These records are to be written out exactly as they read, minus the pictures.

++++ Provided entries ++++

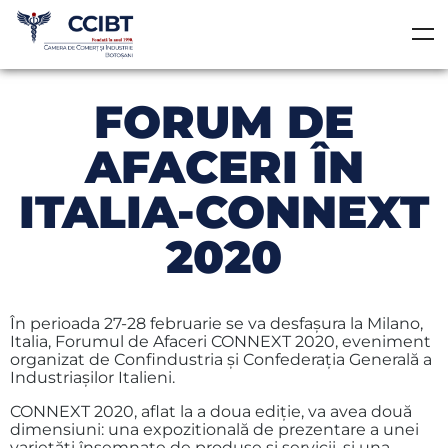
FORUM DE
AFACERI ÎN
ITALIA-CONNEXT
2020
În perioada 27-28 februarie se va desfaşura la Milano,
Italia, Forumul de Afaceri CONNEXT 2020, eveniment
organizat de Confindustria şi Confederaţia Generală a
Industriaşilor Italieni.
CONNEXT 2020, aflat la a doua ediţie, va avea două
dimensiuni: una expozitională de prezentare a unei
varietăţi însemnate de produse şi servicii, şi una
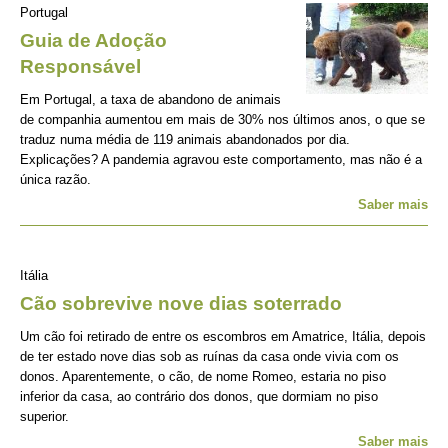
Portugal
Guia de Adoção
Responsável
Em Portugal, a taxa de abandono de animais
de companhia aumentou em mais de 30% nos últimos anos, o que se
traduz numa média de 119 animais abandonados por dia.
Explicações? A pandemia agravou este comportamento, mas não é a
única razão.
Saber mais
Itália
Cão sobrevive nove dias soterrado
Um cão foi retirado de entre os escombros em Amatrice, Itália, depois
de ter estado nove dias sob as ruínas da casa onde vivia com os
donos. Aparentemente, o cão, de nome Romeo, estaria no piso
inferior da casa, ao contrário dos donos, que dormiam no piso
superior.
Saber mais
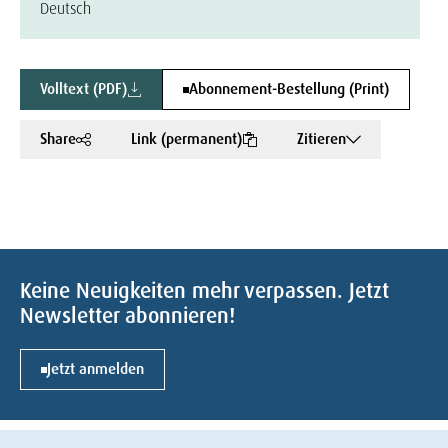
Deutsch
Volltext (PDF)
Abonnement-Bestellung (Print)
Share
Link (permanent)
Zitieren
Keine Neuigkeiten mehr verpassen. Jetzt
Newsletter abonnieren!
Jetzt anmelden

++++

Response to the exercise:
FORUM DE
AFACERI ÎN
ITALIA-CONNEXT
2020
În perioada 27-28 februarie se va desfaşura la Milano,
Italia, Forumul de Afaceri CONNEXT 2020, eveniment
organizat de Confindustria şi Confederaţia Generală a
Industriaşilor Italieni.
CONNEXT 2020, aflat la a doua ediţie, va avea două
dimensiuni: una expozitională de prezentare a unei
varietăţi însemnate de produse şi servicii, şi una
Portugal
Guia de Adoção
Responsável
Em Portugal, a taxa de abandono de animais
de companhia aumentou em mais de 30% nos últimos anos, o que se
traduz numa média de 119 animais abandonados por dia.
Explicações? A pandemia agravou este comportamento, mas não é a
única razão.
Saber mais
Itália
Cão sobrevive nove dias soterrado
Um cão foi retirado de entre os escombros em Amatrice, Itália, depois
de ter estado nove dias sob as ruínas da casa onde vivia com os
donos. Aparentemente, o cão, de nome Romeo, estaria no piso
inferior da casa, ao contrário dos donos, que dormiam no piso
superior.
Saber mais
Deutsch
Volltext (PDF)
Abonnement-Bestellung (Print)
Share
Link (permanent)
Zitieren
Keine Neuigkeiten mehr verpassen. Jetzt
Newsletter abonnieren!
Jetzt anmelden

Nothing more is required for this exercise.